--- RECORDS FOR THIS TASK Enclosed Below ---

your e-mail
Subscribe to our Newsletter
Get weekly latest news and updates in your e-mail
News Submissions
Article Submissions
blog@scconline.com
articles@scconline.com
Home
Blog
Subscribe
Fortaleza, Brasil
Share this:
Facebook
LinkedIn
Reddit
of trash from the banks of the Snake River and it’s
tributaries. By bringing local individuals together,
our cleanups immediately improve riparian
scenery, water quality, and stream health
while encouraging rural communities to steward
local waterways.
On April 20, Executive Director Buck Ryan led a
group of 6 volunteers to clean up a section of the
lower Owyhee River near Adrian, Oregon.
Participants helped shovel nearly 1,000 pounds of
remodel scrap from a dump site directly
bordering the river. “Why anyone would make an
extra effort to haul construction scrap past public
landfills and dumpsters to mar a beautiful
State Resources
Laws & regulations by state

--- End of Enclosed RECORDS FOR THIS TASK ---
--- RECORDS FOR THIS TASK Enclosed Below ---

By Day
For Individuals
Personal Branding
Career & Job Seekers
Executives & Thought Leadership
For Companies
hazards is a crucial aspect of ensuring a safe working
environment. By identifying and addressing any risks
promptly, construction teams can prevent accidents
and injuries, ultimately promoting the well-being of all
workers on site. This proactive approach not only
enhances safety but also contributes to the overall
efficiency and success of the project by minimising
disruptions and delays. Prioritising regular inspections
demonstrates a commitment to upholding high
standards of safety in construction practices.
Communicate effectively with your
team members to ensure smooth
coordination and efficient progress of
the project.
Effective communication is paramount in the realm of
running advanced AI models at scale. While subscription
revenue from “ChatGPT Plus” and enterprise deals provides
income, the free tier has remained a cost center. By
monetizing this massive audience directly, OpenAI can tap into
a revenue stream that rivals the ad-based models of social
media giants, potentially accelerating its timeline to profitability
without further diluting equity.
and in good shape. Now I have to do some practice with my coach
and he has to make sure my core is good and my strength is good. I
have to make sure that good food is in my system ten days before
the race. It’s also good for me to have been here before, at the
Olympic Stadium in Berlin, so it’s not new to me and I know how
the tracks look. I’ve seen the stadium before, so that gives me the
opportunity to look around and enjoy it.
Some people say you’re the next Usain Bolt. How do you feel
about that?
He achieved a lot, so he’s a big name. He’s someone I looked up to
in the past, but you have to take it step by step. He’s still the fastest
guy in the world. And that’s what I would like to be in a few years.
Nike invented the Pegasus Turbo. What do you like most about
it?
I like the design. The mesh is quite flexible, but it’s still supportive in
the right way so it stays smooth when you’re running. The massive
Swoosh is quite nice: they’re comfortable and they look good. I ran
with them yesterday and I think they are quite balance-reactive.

--- End of Enclosed RECORDS FOR THIS TASK ---

**ASSIGNMENT**
Apply a filter for "about" to the data above, then copy each line that matches.

**RESULT OF THIS TASK**
about that?
Nike invented the Pegasus Turbo. What do you like most about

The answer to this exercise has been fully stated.